Accuracy of four methods of gene prediction using the O. sativa genome

		Seqpinga	MAKER2b	GlimmerHMMc	AUGUSTUSd, e
BUSCO		95.92%	92.26%	91.53%	88.70%
CDS structure	Sn	0.6175	0.5193	0.4394	0.4717
	Sp	0.5120	0.4922	0.2774	0.3008
	Acc	0.5648	0.5058	0.3584	0.3863
Exon structure	Sn	0.4820	0.4028	0.3089	-
	Sp	0.4116	0.3880	0.2129	-
	Acc	0.4468	0.3954	0.2609	-
Nucleotide Level	Sn	0.6906	0.5950	0.6597	0.6581
	Sp	0.6484	0.6680	0.4381	0.3698
	Acc	0.6695	0.6315	0.5489	0.5140

^aSeqping: Trained using rice transcriptome; ^bMAKER2: SNAP’s rice HMM, AUGUSTUS’s maize model and rice transcriptome; ^cGlimmerHMM: Trained using rice transcriptome; ^dAUGUSTUS: maize model

^eUsing the available maize models, AUGUSTUS does not predict exon structure

It also had the highest Sn, Sp and Acc for three comparison levels (CDS, exon, single-nucleotide), with the exception of the Sp at the nucleotide level, in which it scored the second highest score of 0.6484 after MAKER2 (0.6680).
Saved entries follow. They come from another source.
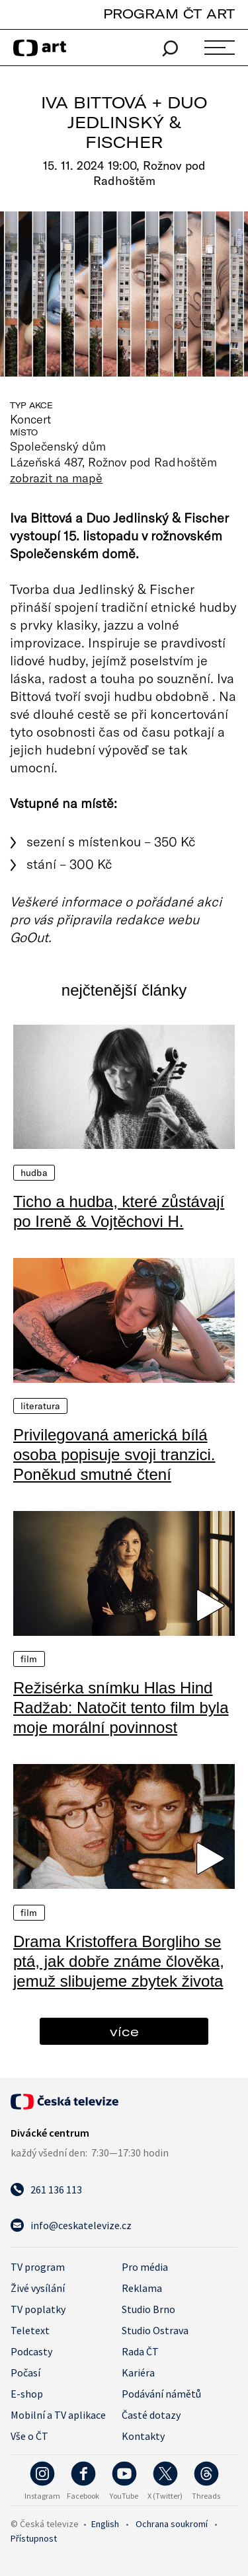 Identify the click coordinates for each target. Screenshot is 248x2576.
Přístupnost (34, 2538)
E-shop (27, 2393)
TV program (38, 2266)
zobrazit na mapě (56, 477)
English (105, 2524)
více (124, 2031)
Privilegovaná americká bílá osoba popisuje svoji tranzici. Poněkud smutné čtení (114, 1454)
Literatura (40, 1406)
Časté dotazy (151, 2414)
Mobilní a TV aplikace (58, 2414)
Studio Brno (148, 2309)
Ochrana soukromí (172, 2524)
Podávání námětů (161, 2393)
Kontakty (143, 2436)
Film (29, 1659)
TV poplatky (38, 2309)
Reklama (142, 2288)
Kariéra (138, 2372)
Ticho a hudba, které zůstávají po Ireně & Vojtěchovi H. (118, 1211)
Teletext (30, 2330)
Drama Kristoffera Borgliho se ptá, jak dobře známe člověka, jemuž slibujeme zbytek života (118, 1961)
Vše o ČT (29, 2436)
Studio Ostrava (155, 2330)
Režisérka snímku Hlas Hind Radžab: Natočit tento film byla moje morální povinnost (121, 1707)
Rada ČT (140, 2351)
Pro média (145, 2266)
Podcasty (31, 2351)
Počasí (25, 2372)
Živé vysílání (38, 2288)
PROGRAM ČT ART (169, 13)
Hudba (34, 1173) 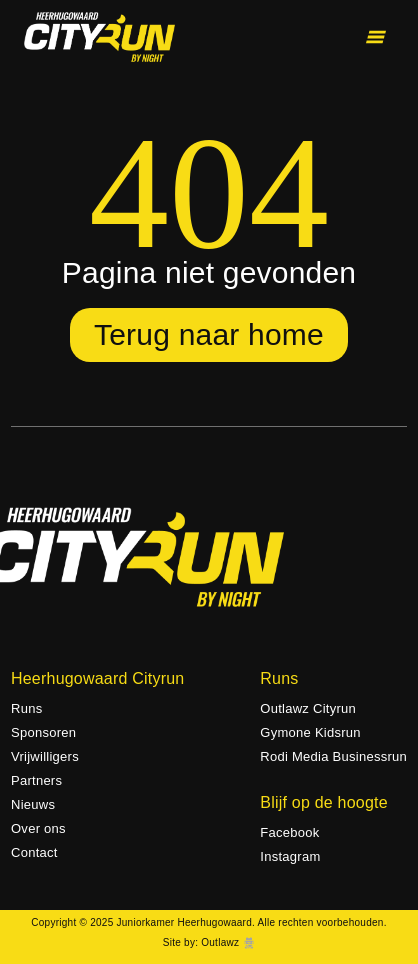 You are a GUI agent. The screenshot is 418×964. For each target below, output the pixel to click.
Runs (26, 708)
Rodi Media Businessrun (333, 756)
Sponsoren (43, 732)
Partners (36, 780)
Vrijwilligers (45, 756)
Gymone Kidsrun (310, 732)
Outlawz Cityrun (308, 708)
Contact (34, 852)
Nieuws (33, 804)
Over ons (38, 828)
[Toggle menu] (376, 37)
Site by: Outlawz (201, 942)
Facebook (289, 832)
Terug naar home (209, 334)
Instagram (290, 856) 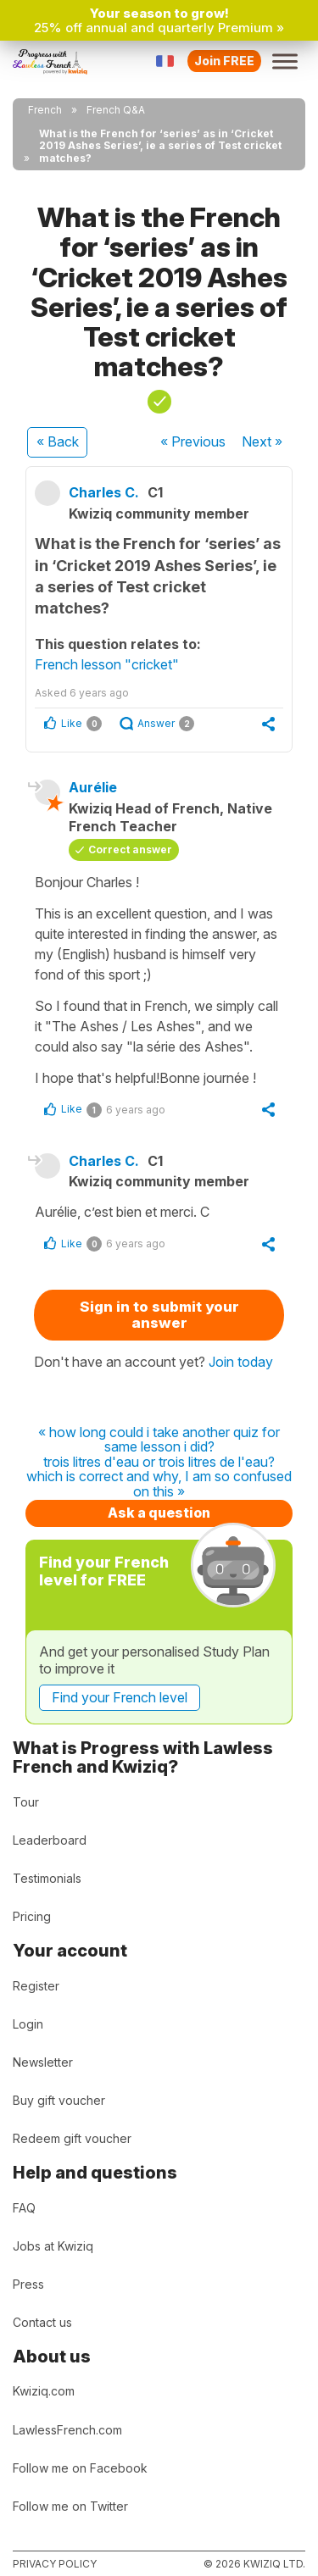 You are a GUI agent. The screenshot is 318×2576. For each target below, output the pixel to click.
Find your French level (119, 1697)
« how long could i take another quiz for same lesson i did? (159, 1440)
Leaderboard (49, 1840)
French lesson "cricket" (107, 664)
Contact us (42, 2322)
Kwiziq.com (44, 2391)
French (45, 109)
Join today (241, 1361)
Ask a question (159, 1512)
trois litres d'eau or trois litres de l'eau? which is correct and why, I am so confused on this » (159, 1477)
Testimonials (47, 1878)
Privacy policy (55, 2563)
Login (28, 2024)
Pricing (32, 1916)
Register (36, 1986)
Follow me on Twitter (70, 2506)
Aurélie (93, 787)
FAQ (24, 2208)
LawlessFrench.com (67, 2430)
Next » (262, 441)
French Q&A (115, 109)
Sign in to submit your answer (159, 1314)
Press (28, 2284)
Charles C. (104, 492)
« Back (57, 441)
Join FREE (224, 60)
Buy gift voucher (59, 2100)
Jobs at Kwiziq (53, 2246)
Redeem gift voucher (72, 2138)
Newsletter (43, 2062)
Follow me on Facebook (80, 2468)
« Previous (193, 441)
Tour (26, 1802) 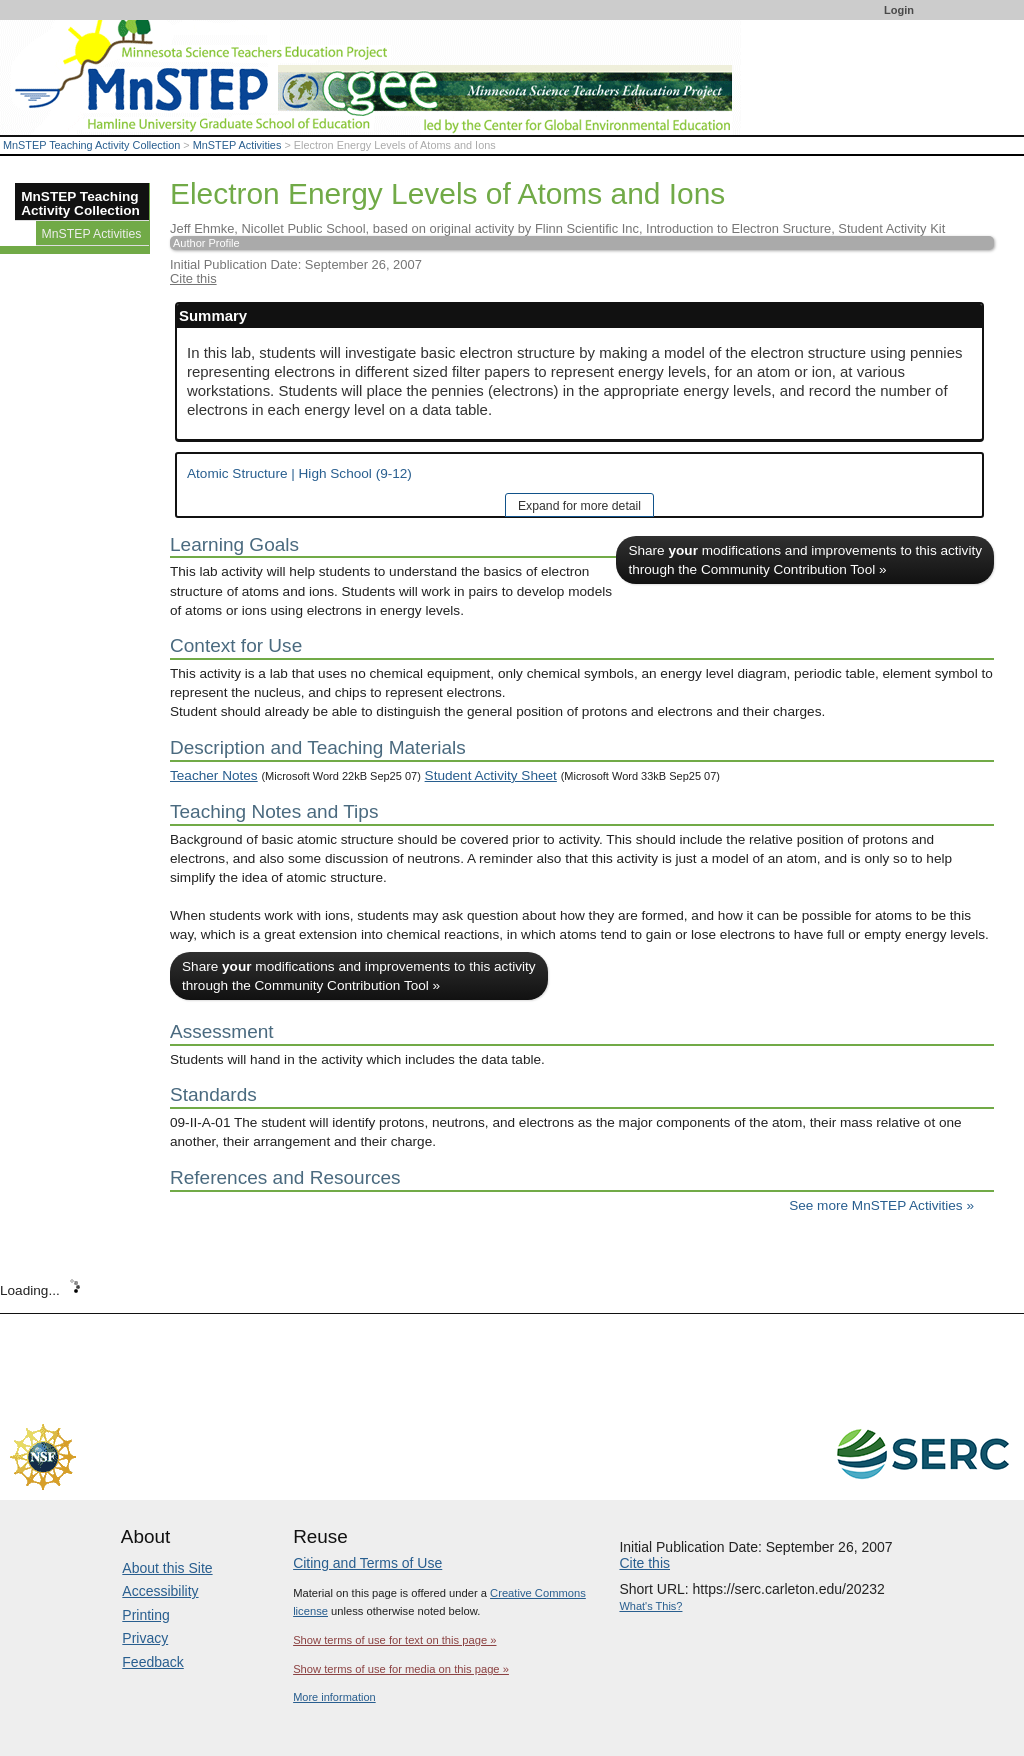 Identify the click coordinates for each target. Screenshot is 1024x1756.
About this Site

This shows that the Seqping pipeline was able to produce the most precise rice models compared to MAKER2, GlimmerHMM and AUGUSTUS. It also indicates that optimization of parameters to train the gene finders in Seqping was an important step to enable the gene prediction software to accurately identify gene structure. The predicted rice genes from Seqping were also independently verified using a different approach. Comparison of the Seqping models to the MSU annotation using ParsEval [47] yielded 87.70% shared gene loci. These results indicate that Seqping had the best prediction for the rice genome.

Arabidopsis thaliana gene prediction

Using the Seqping pipeline, a total of 25,829 putative full-length ORFs were identified and used for the HMM training. The pipeline identified 21,229 highly confidence genes. BUSCO analysis showed that AUGUSTUS was able to identify the highest number (98.64%) of conserved orthologs. This was followed by GlimmerHMM (98.12%). Seqping was ranked as the third, with 96.44% identified. Nevertheless, it was also still able to identify more than 95% of the orthologs available.
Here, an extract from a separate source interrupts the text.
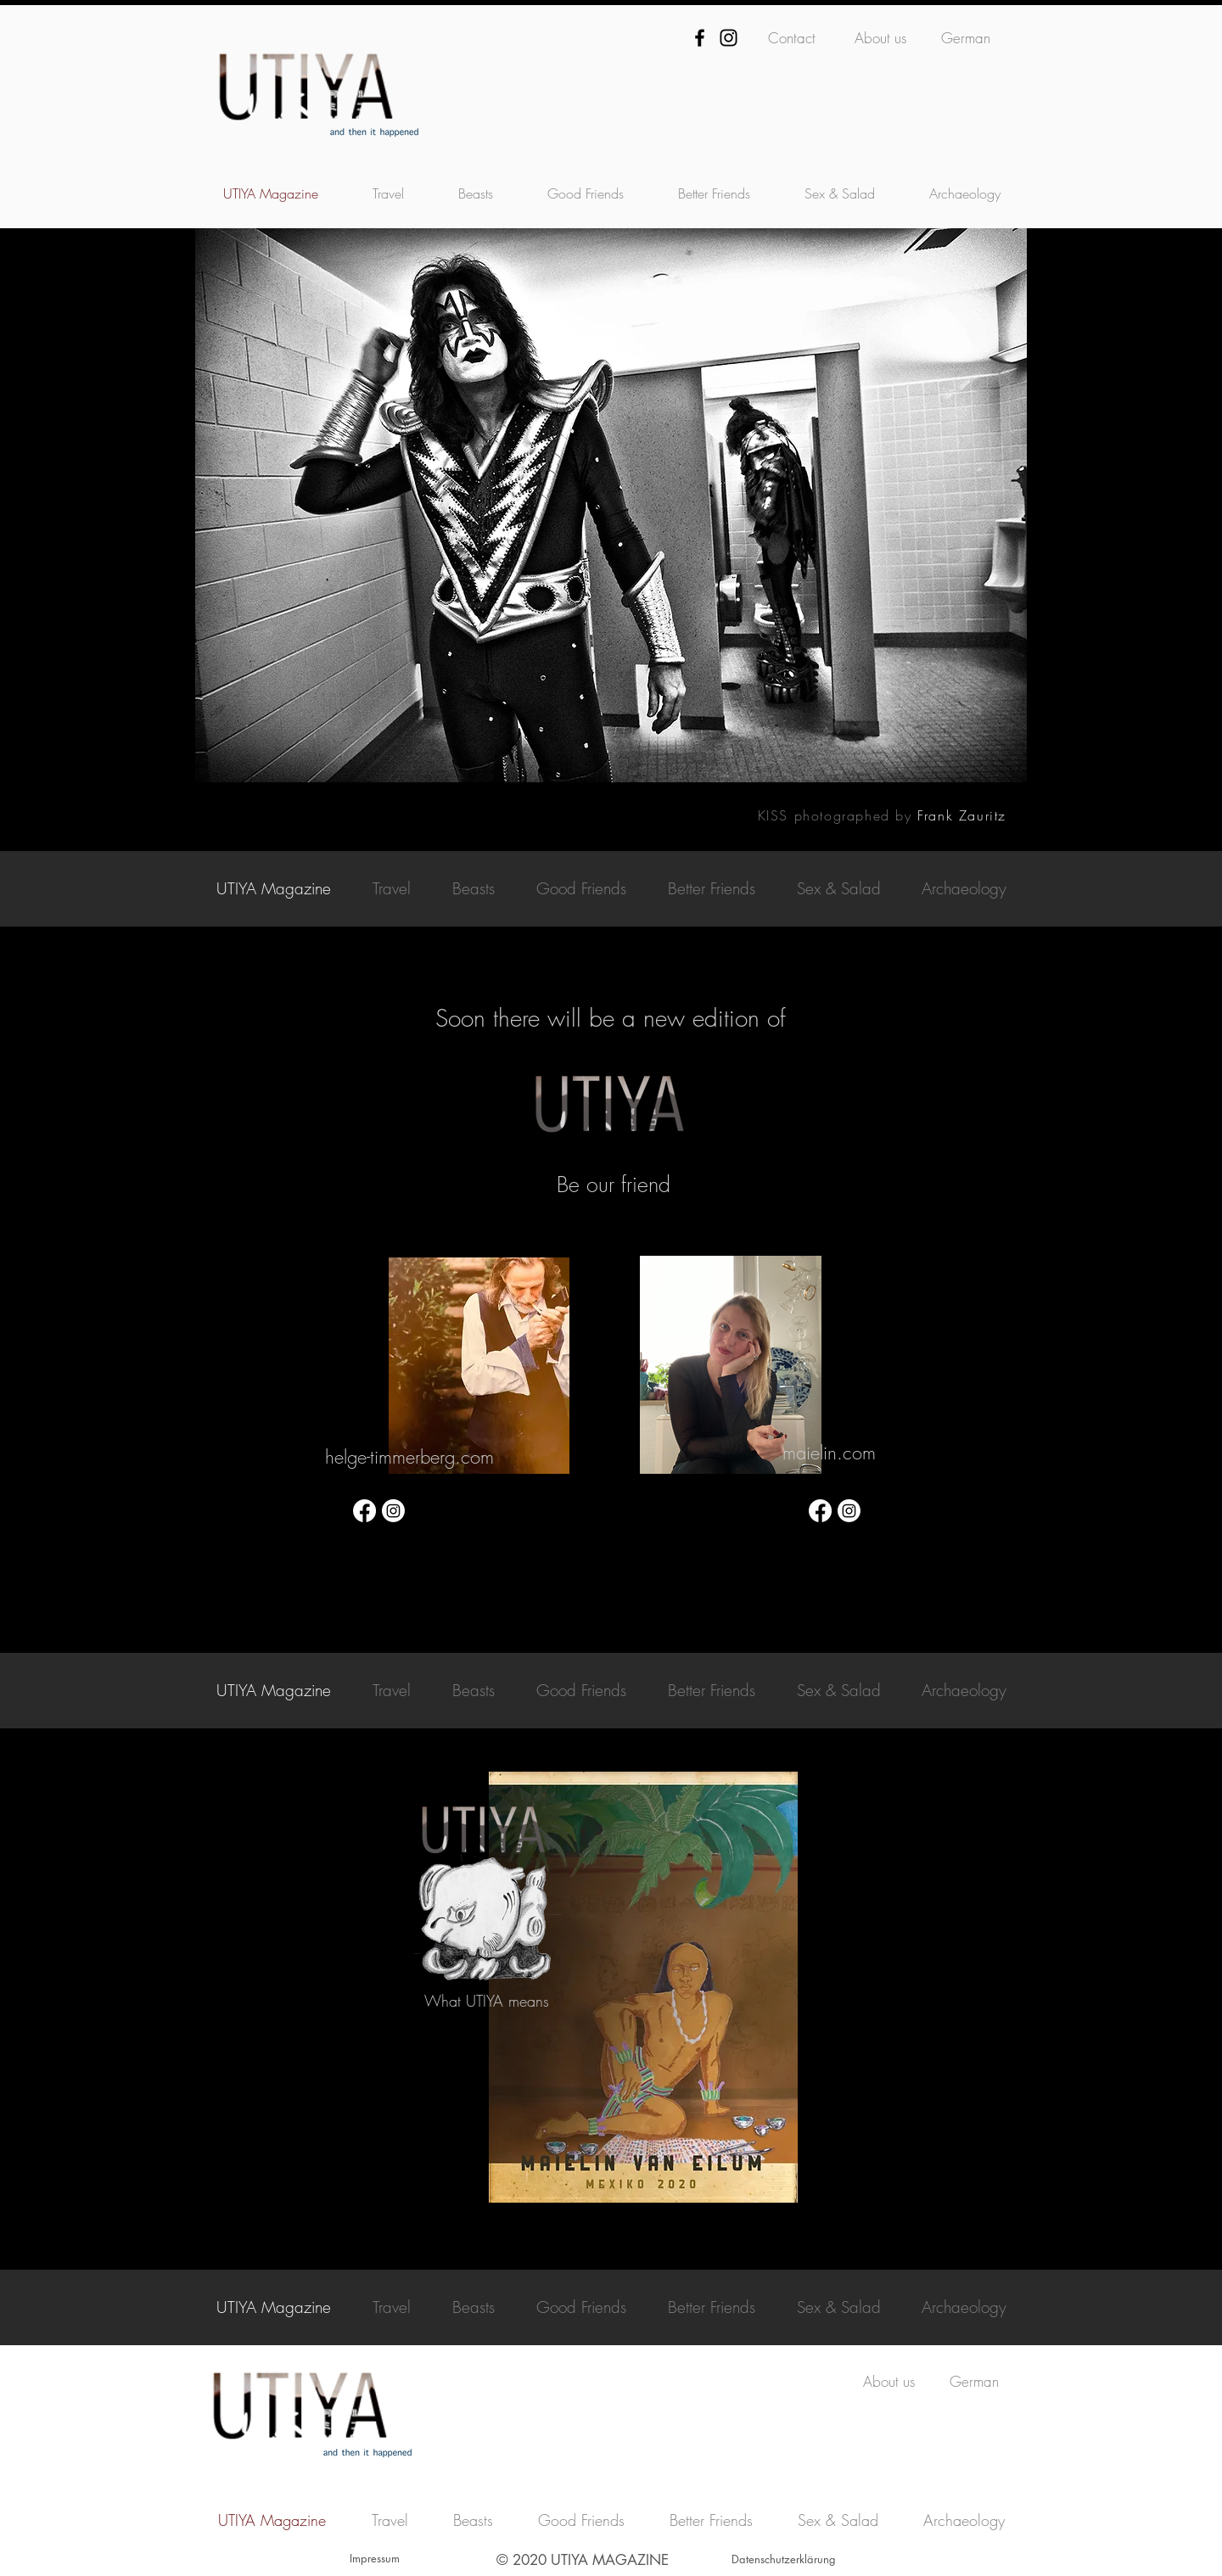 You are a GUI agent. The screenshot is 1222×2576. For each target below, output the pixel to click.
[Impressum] (374, 2558)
To compare the performance of the four programs, TAIR10 [33] A. thaliana annotations were used as the reference gene set (Table 2). Overall, the Sn for CDS structure was much lower compared to rice as the annotations from TAIR10 covers many alternative splicing forms. Seqping had the best Sn at the exon level and Sp at the nucleotide level, while MAKER2 performed better in Sp at the CDS and exon levels. GlimmerHMM achieved the highest Sn for nucleotide structure. Augustus was able to predict the best Sn at CDS structure. Nevertheless, Seqping had the best overall Acc at all three levels. This shows that while each tool was sacrificing either Sn or Sp, Seqping was able to balance the predictions by using a combination of the tools.

Table 2.

Accuracy of four methods of gene prediction using the A. thaliana genome

		Seqpinga	MAKER2b	GlimmerHMMc, e	AUGUSTUSd
BUSCO		96.44%	94.14%	98.12%	98.64%
CDS Structure	Sn	0.2749	0.0738	0.2804	0.3075
	Sp	0.8867	0.8877	0.7515	0.7527
	Acc	0.5808	0.4808	0.5160	0.5301
Exon structure	Sn	0.4596	0.1207	-	0.4155
	Sp	0.7313	0.7457	-	0.5373
	Acc	0.5955	0.4332	-	0.4764
Nucleotide Level	Sn	0.7929	0.1932	0.9350	0.9634
	Sp	0.9748	0.9750	0.8150	0.7974
	Acc	0.8839	0.5841	0.8750	0.8804

^aSeqping: Trained using A. thaliana transcriptome; ^bMAKER2: SNAP’s A. thaliana HMM, AUGUSTUS’s A. thaliana model and A. thaliana transcriptome; ^cGlimmerHMM: A. thaliana model; ^dAUGUSTUS: A. thaliana model

^eUsing the available A. thaliana model, GlimmerHMM does not predict exon structure

Conclusions

The Seqping pipeline predictions are more accurate compared to the other three approaches with the default or available HMMs. We demonstrated that integration of multiple tools result in higher quality gene predictions in both dicotyledon and monocotyledon plants. By training species-specific HMMs, Seqping provides an effective, organism independent, gene prediction tool for non-model plant species. Expectedly, the performance is influenced by the quality of the transcriptome and genome sequences of the target species. The pipeline is most suitable for used in newly sequenced or less-studied plant genomes.